From Wikipedia, the free encyclopedia

Robert Knopwood
Born(1763-06-02)2 June 1763
England
Died18 September 1838(1838-09-18) (aged 75)
Tasmania, Australia
Occupationclergyman
Parents
  • Robert Knopwood
  • Elizabeth, née Barton

Robert Knopwood (2 June 1763 – 18 September 1838)[1] was an early clergyman and diarist in Australia.

Knopwood was the third child and only surviving son of Robert Knopwood (from a wealthy Norfolk family) and his wife Elizabeth, née Barton of Threxton, Norfolk, England.[1] Knopwood was educated at Gonville and Caius College, Cambridge, and graduated B.A. in 1786, M.A. in 1790.[2] Knopwood was ordained deacon in December 1788 and priest a year later. Having inherited a fortune as a young man, he became a member of the gambling set associated with the Prince Regent and quickly lost his money. He obtained a position as chaplain in the navy, and was appointed to Colonel Collins's expedition which, after the failure of the Port Phillip settlement, landed on the site of Hobart on 19 February 1804. Knopwood's salary as chaplain to the settlement was £182 10s. per annum. He was appointed a magistrate on the following 17 March.

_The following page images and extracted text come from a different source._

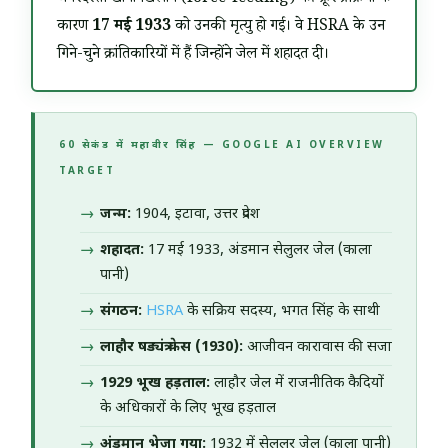
जबरदस्ती खाना खिलाने (force-feeding) की क्रूर प्रक्रिया के
कारण
17 मई 1933
को उनकी मृत्यु हो गई। वे HSRA के उन
गिने-चुने क्रांतिकारियों में हैं जिन्होंने जेल में शहादत दी।
60 सेकंड में महावीर सिंह — GOOGLE AI OVERVIEW
TARGET
जन्म:
1904, इटावा, उत्तर प्रदेश
शहादत:
17 मई 1933, अंडमान सेलुलर जेल (काला
पानी)
संगठन:
HSRA
के सक्रिय सदस्य, भगत सिंह के साथी
लाहौर षड्यंत्र केस (1930):
आजीवन कारावास की सजा
1929 भूख हड़ताल:
लाहौर जेल में राजनीतिक कैदियों
के अधिकारों के लिए भूख हड़ताल
अंडमान भेजा गया:
1932 में सेलुलर जेल (काला पानी)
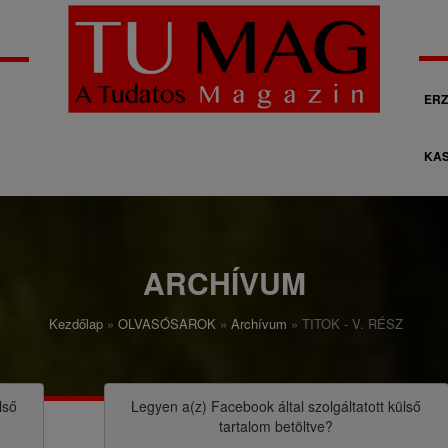
M
ERZ
á
KAS
s
o
d
l
ARCHÍVUM
a
Kezdőlap
OLVASÓSAROK
Archívum
TITOK - V. RÉSZ
g
o
s
lső
Legyen a(z)
Facebook
által szolgáltatott külső
tartalom betöltve?
n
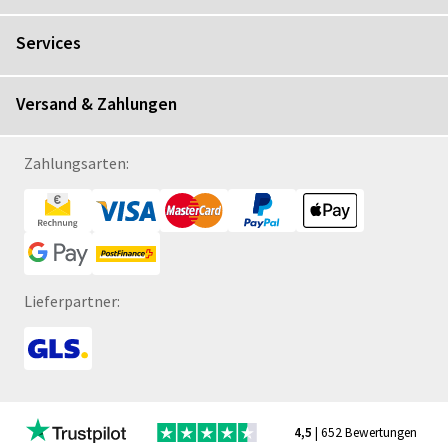
Services
Versand & Zahlungen
Zahlungsarten:
Lieferpartner:
4,5
| 652 Bewertungen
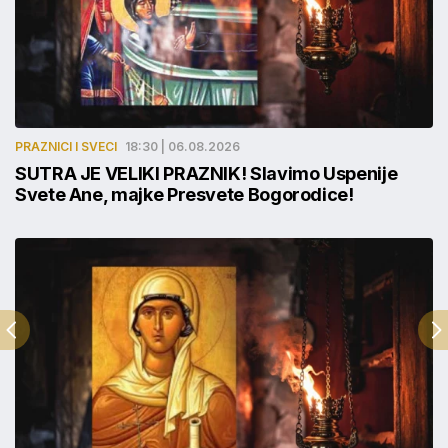
PRAZNICI I SVECI
18:30 | 06.08.2026
SUTRA JE VELIKI PRAZNIK! Slavimo Uspenije
Svete Ane, majke Presvete Bogorodice!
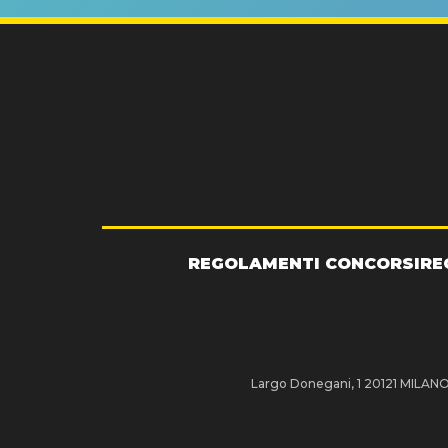
REGOLAMENTI CONCORSI
RE
Largo Donegani, 1 20121 MILANO P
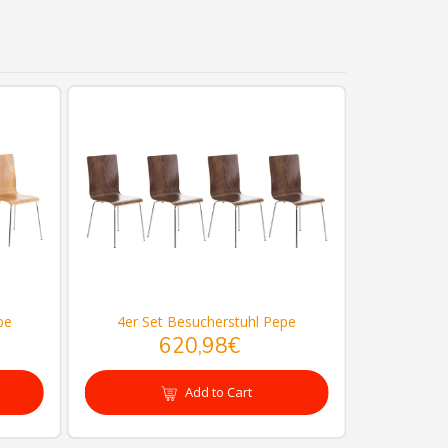
pe
4er Set Besucherstuhl Pepe
2er Se
620,98€
Add to Cart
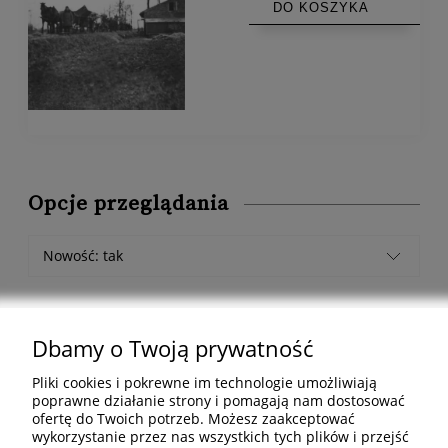
DO KOSZYKA
Opcje przeglądania
Nowość: tak
Dbamy o Twoją prywatność
Pliki cookies i pokrewne im technologie umożliwiają
Pomoc
poprawne działanie strony i pomagają nam dostosować
ofertę do Twoich potrzeb. Możesz zaakceptować
Informacje
wykorzystanie przez nas wszystkich tych plików i przejść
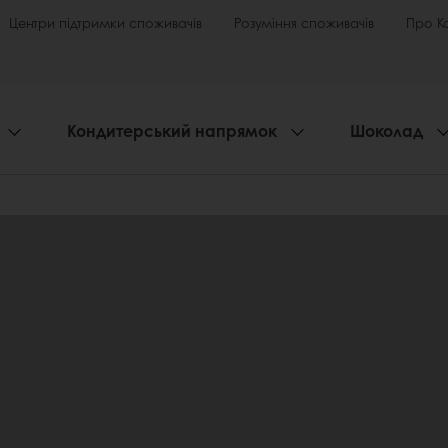
Центри підтримки споживачів
Розуміння споживачів
Про К
Кондитерський напрямок
Шоколад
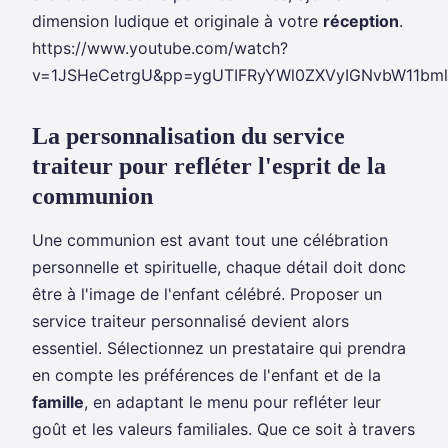
dimension ludique et originale à votre
réception
.
https://www.youtube.com/watch?
v=1JSHeCetrgU&pp=ygUTIFRyYWl0ZXVyIGNvbW11b
La personnalisation du service
traiteur pour refléter l'esprit de la
communion
Une communion est avant tout une célébration
personnelle et spirituelle, chaque détail doit donc
être à l'image de l'enfant célébré. Proposer un
service traiteur personnalisé devient alors
essentiel. Sélectionnez un prestataire qui prendra
en compte les préférences de l'enfant et de la
famille
, en adaptant le menu pour refléter leur
goût et les valeurs familiales. Que ce soit à travers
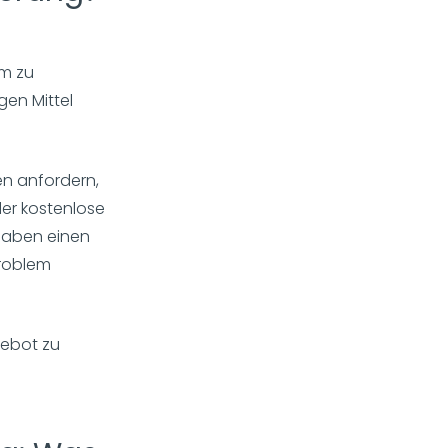
am zu
gen Mittel
en anfordern,
der kostenlose
 haben einen
Problem
gebot zu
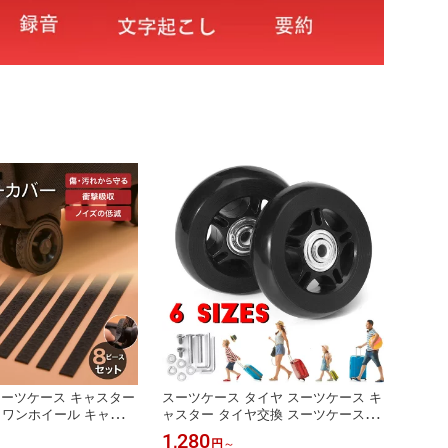
スーツケース キャスター
スーツケース タイヤ スーツケース キ
 ワンホイール キャスタ
ャスター タイヤ交換 スーツケース キ
にくい キャスター 保護
ャリーバッグキャスター 交換 修理 ス
1,280
円
～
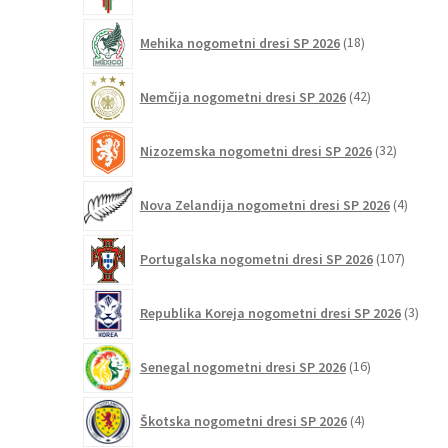
18
Mehika nogometni dresi SP 2026
18
izdelkov
42
Nemčija nogometni dresi SP 2026
42
izdelkov
32
Nizozemska nogometni dresi SP 2026
32
izdelkov
4
Nova Zelandija nogometni dresi SP 2026
4
izdelki
107
Portugalska nogometni dresi SP 2026
107
izdelko
3
Republika Koreja nogometni dresi SP 2026
3
izdelk
16
Senegal nogometni dresi SP 2026
16
izdelkov
4
Škotska nogometni dresi SP 2026
4
izdelki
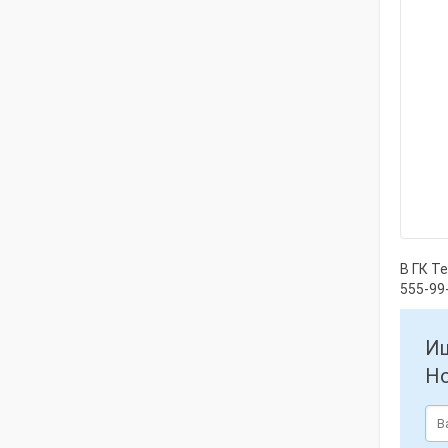
В ГК Т
555-99
Ищ
Но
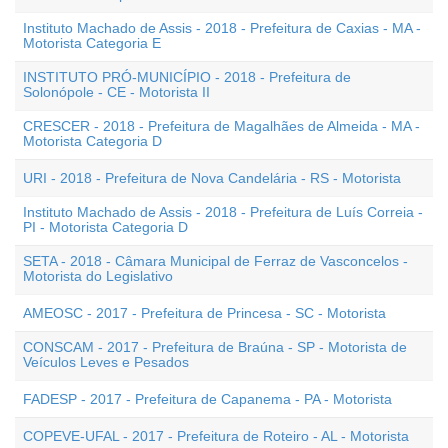
Instituto Machado de Assis - 2018 - Prefeitura de Caxias - MA -
Motorista Categoria E
INSTITUTO PRÓ-MUNICÍPIO - 2018 - Prefeitura de
Solonópole - CE - Motorista II
CRESCER - 2018 - Prefeitura de Magalhães de Almeida - MA -
Motorista Categoria D
URI - 2018 - Prefeitura de Nova Candelária - RS - Motorista
Instituto Machado de Assis - 2018 - Prefeitura de Luís Correia -
PI - Motorista Categoria D
SETA - 2018 - Câmara Municipal de Ferraz de Vasconcelos -
Motorista do Legislativo
AMEOSC - 2017 - Prefeitura de Princesa - SC - Motorista
CONSCAM - 2017 - Prefeitura de Braúna - SP - Motorista de
Veículos Leves e Pesados
FADESP - 2017 - Prefeitura de Capanema - PA - Motorista
COPEVE-UFAL - 2017 - Prefeitura de Roteiro - AL - Motorista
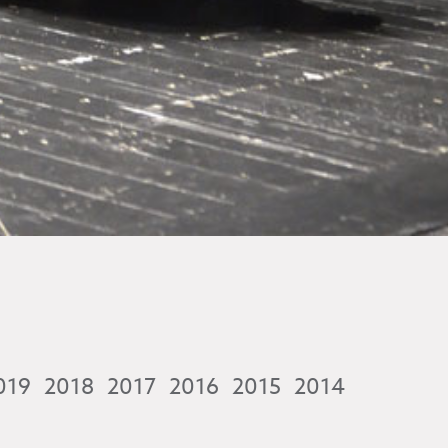
019
2018
2017
2016
2015
2014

Knopwood kept a diary for more than 30 years.[3] It is now in the Mitchell Library at Sydney, an interesting first-hand record of early Tasmania. From it we learn of the want of food and other hardships of the pioneers, the troubles with Indigenous people and bushrangers, and the slowly improving conditions. It was a brutal, hard-drinking, hard-swearing age, and Knopwood does not appear to have been in advance of his time. He records dreadful floggings of convicts for comparatively trifling offences without indignation, and probably as a magistrate ordered them himself. On the other hand, he interested himself in two boys both under 18 years of age, who had been condemned to death, and succeeded in getting them reprieved at the foot of the gallows. He tells us that he took them to a room and prayed with them, and that everyone thanked him for what he had done.

Knopwood obtained seeds from England and was an early cultivator of wheat, oats, vegetables and fruit. As the population grew and Knopwood's work increased, his salary was raised to £260 per annum in April 1817, but his health was not good. About this time Governor Lachlan Macquarie was complaining of his dissipation and inability to carry out his duties. In 1821 Knopwood wrote to Macquarie asking that he might retire on full pay on account of his failing eyesight. His resignation was accepted on 7 September 1822, a pension of £100 per annum was granted, and Sir Thomas Brisbane, who had succeeded Macquarie, was authorised to make Knopwood "such a grant of land as may be considered fair and reasonable". Knopwood moved to the east side of the Derwent and died on 18 September 1838.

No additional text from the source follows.